According to our author, not only do we inhabit a postmodern world, but we are now entering a new period: the post-secular. And nowhere is this more evident than in academia. Sommerville's thesis is that secularization (and please note that he has a very nuanced definition of that word) has left the American university impoverished and increasingly irrelevant. He portrays an American culture in which religion is pervasive and influential, while the intellectual class gradually becomes unknown or ignored. Sommerville's prescription, if the university is to again become a significant cultural institution rather than just a vocational and technical one, is to admit that religious perspectives can inform and enrich a fundamental deficiency in the understanding of what it means to be human. The terms of that discussion are inescapably religious, and the logic of academia's mantra of tolerance should involve a place at the table-not only in the humanities, but in science and law-for those who understand and speak its language. Despite its slim profile, this book bristles with substantial arguments that consistently reveal the self-contradictory premises of ideological secularism, and underline the absurdity of academia's rather astounding assumption that everything but religion belongs in the classroom.
An Eighth Day View:
The American university has embraced a thorough secularism that makes it increasingly marginal in a society that is characterized by high levels of religious belief. The very secularization that was supposed to be a liberating influence has resulted in the university's failure to provide leadership in political, cultural, social, and even scientific arenas.
In The Decline of the Secular University, C. John Sommerville explores several different ways in which the secular university fails in its mission through its trivialization of religion.

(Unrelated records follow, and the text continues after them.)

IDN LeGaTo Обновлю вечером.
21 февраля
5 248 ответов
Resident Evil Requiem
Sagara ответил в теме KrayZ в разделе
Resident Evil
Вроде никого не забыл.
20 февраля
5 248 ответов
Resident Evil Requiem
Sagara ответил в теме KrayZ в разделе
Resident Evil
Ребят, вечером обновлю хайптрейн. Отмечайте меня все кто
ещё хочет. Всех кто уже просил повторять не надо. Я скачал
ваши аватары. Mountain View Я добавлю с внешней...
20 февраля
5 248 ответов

He notes how little attention is being given to defining the human, so crucial in all aspects of professional education. He alerts us to problems associated with the prevailing secular distinction between "facts" and "values." He reviews how the elimination of religion hampers the university from understanding our post-Cold War world. Sommerville then shows how a greater awareness of the intellectual resources of religion might stimulate more forthright attention to important matters like our loss of a sense of history, how to problematize secularism, the issue of judging religions, the oddity of academic moralizing, and the strangeness of science at the frontiers.
Finally, he invites the reader to imagine a university where religion is not ruled out but rather welcomed as a legitimate voice among others. Sommerville's bracing and provocative arguments are sure to provoke controversy and stimulate discussion both inside and outside the academy.